• [PROBLEM DESCRIPTION]: Can you pull out each line of the data below that includes the word "color"?

[Document layout analysis data]
* * *

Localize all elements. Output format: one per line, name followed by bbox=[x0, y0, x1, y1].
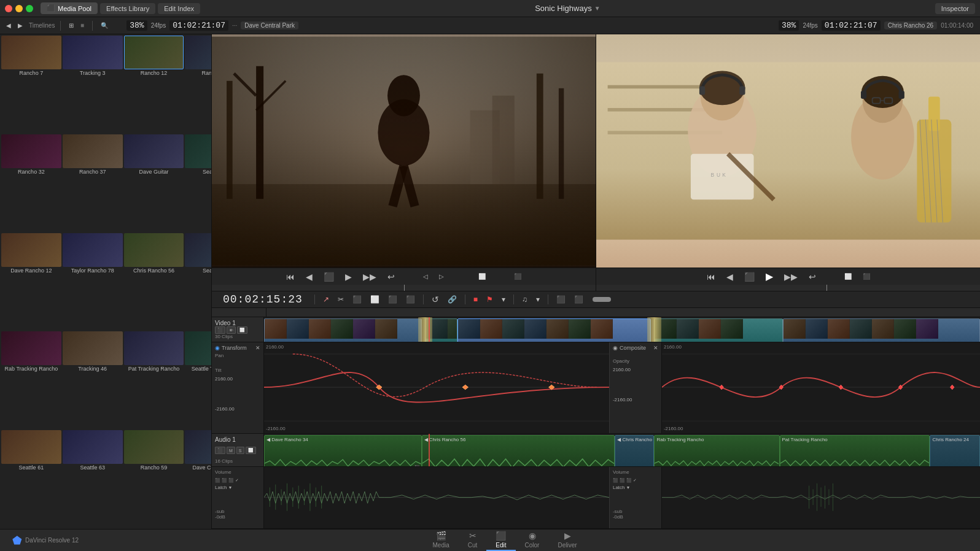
media-clip-7[interactable]: Seattle 17 bbox=[185, 134, 211, 232]
latch-dropdown-left[interactable]: ▼ bbox=[228, 485, 233, 490]
tab-inspector[interactable]: Inspector bbox=[935, 3, 975, 14]
media-clip-19[interactable]: Dave Central Park bbox=[185, 430, 211, 528]
link-btn[interactable]: 🔗 bbox=[445, 294, 459, 305]
minimize-button[interactable] bbox=[15, 5, 23, 12]
out-point-button-left[interactable]: ▷ bbox=[436, 272, 447, 281]
media-clip-17[interactable]: Seattle 63 bbox=[63, 430, 123, 528]
source-scrubber[interactable] bbox=[212, 285, 596, 291]
vol-btn-4-right[interactable]: ✓ bbox=[633, 478, 637, 483]
clip-rab-tracking-rancho[interactable]: Rab Tracking Rancho bbox=[654, 318, 783, 342]
vol-btn-2-left[interactable]: ⬛ bbox=[222, 478, 227, 483]
vol-btn-3-left[interactable]: ⬛ bbox=[228, 478, 234, 483]
step-forward-button-left[interactable]: ▶▶ bbox=[360, 271, 379, 283]
media-clip-5[interactable]: Rancho 37 bbox=[63, 134, 123, 232]
position-lock[interactable]: ⬛ bbox=[403, 294, 418, 305]
timeline-zoom-slider[interactable] bbox=[593, 297, 611, 302]
v1-kf-content-right[interactable]: 2160.00 -2160.00 bbox=[662, 342, 980, 433]
media-clip-12[interactable]: Rab Tracking Rancho bbox=[1, 331, 61, 429]
media-clip-1[interactable]: Tracking 3 bbox=[63, 36, 123, 133]
clip-viewer-toggle-left[interactable]: ⬛ bbox=[511, 272, 524, 281]
bottom-nav-media[interactable]: 🎬 Media bbox=[424, 530, 459, 551]
v1-kf-content-left[interactable]: 2160.00 -2160.00 bbox=[264, 342, 610, 433]
a1-vol-content-right[interactable] bbox=[662, 467, 980, 528]
markers-btn[interactable]: ▾ bbox=[499, 294, 508, 305]
media-clip-9[interactable]: Taylor Rancho 78 bbox=[63, 233, 123, 331]
bottom-nav-deliver[interactable]: ▶ Deliver bbox=[548, 530, 586, 551]
select-tool[interactable]: ⬜ bbox=[368, 294, 382, 305]
zoom-button-right[interactable]: ⬛ bbox=[860, 272, 873, 281]
audio-clip-rab-tracking[interactable]: Rab Tracking Rancho bbox=[654, 435, 779, 466]
vol-btn-4-left[interactable]: ✓ bbox=[235, 478, 239, 483]
v1-track-content[interactable]: Dave Rancho 34 Cross Dissolve Ch's Ranch… bbox=[264, 317, 980, 342]
bottom-nav-edit[interactable]: ⬛ Edit bbox=[486, 530, 515, 551]
loop-button-left[interactable]: ↩ bbox=[384, 271, 398, 283]
bottom-nav-cut[interactable]: ✂ Cut bbox=[459, 530, 487, 551]
composite-close[interactable]: ✕ bbox=[653, 345, 658, 351]
media-clip-6[interactable]: Dave Guitar bbox=[124, 134, 184, 232]
a1-mute-btn[interactable]: M bbox=[227, 447, 235, 454]
list-view-button[interactable]: ≡ bbox=[78, 21, 87, 30]
clip-chris-rancho-89[interactable]: Chris Rancho 89 bbox=[457, 318, 651, 342]
tab-edit-index[interactable]: Edit Index bbox=[158, 3, 200, 14]
audio-clip-dave-rancho-34[interactable]: ◀ Dave Rancho 34 ≡ ⬛ bbox=[264, 435, 422, 466]
media-clip-4[interactable]: Rancho 32 bbox=[1, 134, 61, 232]
step-back-button-right[interactable]: ◀ bbox=[723, 271, 736, 283]
color-indicator[interactable]: ■ bbox=[471, 294, 480, 305]
transition-cross-dissolve-1[interactable]: Cross Dissolve bbox=[418, 317, 432, 342]
audio-clip-chris-rancho-24[interactable]: Chris Rancho 24 bbox=[930, 435, 980, 466]
a1-lock-btn[interactable]: ⬛ bbox=[215, 447, 225, 454]
fullscreen-button-right[interactable]: ⬜ bbox=[841, 272, 855, 281]
clip-pat-tracking-rancho-v1[interactable]: Pat Tracking Rancho bbox=[783, 318, 980, 342]
audio-clip-chris-rancho-56[interactable]: ◀ Chris Rancho 56 bbox=[422, 435, 615, 466]
bottom-nav-color[interactable]: ◉ Color bbox=[516, 530, 549, 551]
vol-btn-1-left[interactable]: ⬛ bbox=[215, 478, 220, 483]
zoom-btn[interactable]: ⬛ bbox=[572, 294, 586, 305]
program-scrubber[interactable] bbox=[596, 285, 980, 291]
search-button[interactable]: 🔍 bbox=[98, 21, 111, 30]
media-clip-13[interactable]: Tracking 46 bbox=[63, 331, 123, 429]
media-clip-8[interactable]: Dave Rancho 12 bbox=[1, 233, 61, 331]
play-button-right[interactable]: ▶ bbox=[763, 269, 776, 283]
play-button-left[interactable]: ▶ bbox=[342, 271, 355, 283]
snap-btn[interactable]: ⬛ bbox=[554, 294, 568, 305]
mark-button-left[interactable]: ⬜ bbox=[475, 272, 489, 281]
media-clip-11[interactable]: Seattle 61 bbox=[185, 233, 211, 331]
clip-dave-rancho-34[interactable]: Dave Rancho 34 bbox=[264, 318, 422, 342]
media-clip-15[interactable]: Seattle Tracking 03 bbox=[185, 331, 211, 429]
back-button[interactable]: ◀ bbox=[4, 21, 14, 30]
media-clip-18[interactable]: Rancho 59 bbox=[124, 430, 184, 528]
step-back-button-left[interactable]: ◀ bbox=[303, 271, 316, 283]
audio-clip-pat-tracking[interactable]: Pat Tracking Rancho bbox=[780, 435, 930, 466]
transition-cross-dissolve-2[interactable]: Cross Dissolve bbox=[647, 317, 661, 342]
audio-btn[interactable]: ♫ bbox=[519, 294, 530, 305]
vol-btn-1-right[interactable]: ⬛ bbox=[613, 478, 618, 483]
media-clip-14[interactable]: Pat Tracking Rancho bbox=[124, 331, 184, 429]
media-clip-0[interactable]: Rancho 7 bbox=[1, 36, 61, 133]
latch-dropdown-right[interactable]: ▼ bbox=[626, 485, 631, 490]
tab-effects-library[interactable]: Effects Library bbox=[100, 3, 155, 14]
close-button[interactable] bbox=[5, 5, 12, 12]
flag-btn[interactable]: ⚑ bbox=[484, 294, 496, 305]
audio-opts[interactable]: ▾ bbox=[534, 294, 542, 305]
a1-vol-content-left[interactable] bbox=[264, 467, 610, 528]
v1-link-button[interactable]: ⬜ bbox=[237, 326, 247, 334]
vol-btn-3-right[interactable]: ⬛ bbox=[626, 478, 632, 483]
media-clip-3[interactable]: Rancho 26 bbox=[185, 36, 211, 133]
v1-visibility-button[interactable]: 👁 bbox=[227, 326, 236, 334]
v1-lock-button[interactable]: ⬛ bbox=[215, 326, 225, 334]
vol-btn-2-right[interactable]: ⬛ bbox=[620, 478, 625, 483]
go-start-button-right[interactable]: ⏮ bbox=[704, 271, 718, 283]
scrubber-row[interactable] bbox=[212, 285, 980, 291]
media-clip-16[interactable]: Seattle 61 bbox=[1, 430, 61, 528]
forward-button[interactable]: ▶ bbox=[15, 21, 25, 30]
go-start-button-left[interactable]: ⏮ bbox=[283, 271, 298, 283]
stop-button-left[interactable]: ⬛ bbox=[321, 271, 337, 283]
undo-btn[interactable]: ↺ bbox=[429, 293, 441, 306]
grid-view-button[interactable]: ⊞ bbox=[66, 21, 76, 30]
step-forward-button-right[interactable]: ▶▶ bbox=[781, 271, 801, 283]
a1-track-content[interactable]: ◀ Dave Rancho 34 ≡ ⬛ ◀ Chris Rancho 56 bbox=[264, 434, 980, 466]
media-clip-10[interactable]: Chris Rancho 56 bbox=[124, 233, 184, 331]
loop-button-right[interactable]: ↩ bbox=[806, 271, 819, 283]
audio-clip-chris-rancho-89[interactable]: ◀ Chris Rancho 89 bbox=[615, 435, 654, 466]
left-viewer-options[interactable]: ··· bbox=[232, 22, 237, 29]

* * *

• [FINISHED TASK]:
color-indicator[interactable]: ■ bbox=[471, 294, 480, 305]
bottom-nav-color[interactable]: ◉ Color bbox=[516, 530, 549, 551]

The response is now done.